Like arrows in the hand of a warrior

are the sons of one’s youth.

Happy is the man

who has his quiver full of them!

He shall not be put to shame

when he speaks with his enemies in the gate. (Ps 127:5)

Like arrows in the hand of a warrior are the sons of one’s youth. -Psalm 127:4

You can’t ask for images more down-to-earth than these: our sons are like weapons, they’ll back us up when we face our enemies . . . and all through the generosity of the Lord.

     It will come as no surprise that the idea of our progeny as gift and blessing is not as common as it once was.  More than forty years ago, in his introduction to Pope John Paul I’s Illustrissimi, John Cardinal Wright wrote:

     The present almost pathological lack of joy shows up in every vocation and in every area of life.  There already exist among us people who rejoice as little in the coming of children as once used to do only some of our neo-pagan neighbors.  Among descendents of people who, only yesterday, spoke of the coming of a baby as a “blessed event,” maternity  is no longer thought joyful.

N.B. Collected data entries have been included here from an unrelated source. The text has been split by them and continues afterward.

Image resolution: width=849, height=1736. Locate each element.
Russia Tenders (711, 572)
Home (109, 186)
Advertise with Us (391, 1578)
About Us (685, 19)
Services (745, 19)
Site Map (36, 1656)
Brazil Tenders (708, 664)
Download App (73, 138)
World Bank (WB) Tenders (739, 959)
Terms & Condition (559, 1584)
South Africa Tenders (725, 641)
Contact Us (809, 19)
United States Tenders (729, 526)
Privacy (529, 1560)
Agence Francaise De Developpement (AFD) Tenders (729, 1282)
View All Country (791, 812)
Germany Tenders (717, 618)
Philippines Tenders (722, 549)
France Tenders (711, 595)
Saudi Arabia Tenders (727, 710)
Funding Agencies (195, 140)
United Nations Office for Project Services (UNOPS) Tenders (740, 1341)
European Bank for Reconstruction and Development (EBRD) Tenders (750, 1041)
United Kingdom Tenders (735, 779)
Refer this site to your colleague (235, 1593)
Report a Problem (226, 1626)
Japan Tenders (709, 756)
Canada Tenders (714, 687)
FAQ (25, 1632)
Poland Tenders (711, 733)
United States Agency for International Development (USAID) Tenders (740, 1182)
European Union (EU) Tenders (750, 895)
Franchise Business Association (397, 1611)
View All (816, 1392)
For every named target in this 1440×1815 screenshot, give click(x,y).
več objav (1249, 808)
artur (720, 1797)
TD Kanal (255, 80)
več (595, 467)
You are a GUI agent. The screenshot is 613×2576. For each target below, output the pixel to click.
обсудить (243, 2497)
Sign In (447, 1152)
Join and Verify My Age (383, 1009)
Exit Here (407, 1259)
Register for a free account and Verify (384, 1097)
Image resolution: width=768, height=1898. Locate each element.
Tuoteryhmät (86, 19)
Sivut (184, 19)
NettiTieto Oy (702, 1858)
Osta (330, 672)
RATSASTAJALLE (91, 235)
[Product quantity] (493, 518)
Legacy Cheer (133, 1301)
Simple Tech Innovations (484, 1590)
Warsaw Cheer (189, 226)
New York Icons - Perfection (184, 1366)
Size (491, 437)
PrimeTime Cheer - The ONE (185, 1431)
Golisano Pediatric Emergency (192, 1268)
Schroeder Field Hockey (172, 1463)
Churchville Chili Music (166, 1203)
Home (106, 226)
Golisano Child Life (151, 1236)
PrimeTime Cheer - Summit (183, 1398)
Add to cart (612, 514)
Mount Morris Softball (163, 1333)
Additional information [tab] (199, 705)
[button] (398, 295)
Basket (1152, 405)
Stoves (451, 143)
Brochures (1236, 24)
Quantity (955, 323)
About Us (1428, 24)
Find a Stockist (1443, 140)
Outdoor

That train has gone much further down the track since 1979, so that now even a recent President of the United States is on record as having remarked disapprovingly on young women being “punished with a baby”.

     We need to speak out, of course, against this anti-child attitude, the anti-family ethos and what Pope John Paul II called the Culture of Death. But we also need to remember, as Cardinal Wright points out, that our message is at root a message of Joy. Our children, and children in general (sadly, not all who wish to  have their quivers filled in this way are granted that grace) are “a heritage from the LORD,the fruit of the womb a reward.”.  We need to say it often, and live it publicly, and always give thanks to God for building up our house.

The clip below features a perfomance by The Green Mountain Project on January 3, 2013 at the Church of St. Mary the Virgin, New York City.

Featured image top of page: “The Tower of Babel” by Pieter Breugel the Elder, 1563

PSALM 127

Unless the LORD builds the house,

those who build it labor in vain.

Unless the LORD watches over the city,

the watchman stays awake in vain.

It is in vain that you rise up early

and go late to rest,

eating the bread of anxious toil;

for he gives to his beloved sleep.

Lo, sons are a heritage from the LORD,

the fruit of the womb a reward.

Like arrows in the hand of a warrior

are the sons of one’s youth.

Happy is the man

who has his quiver full of them!

He shall not be put to shame when he speaks with his enemies in the gate.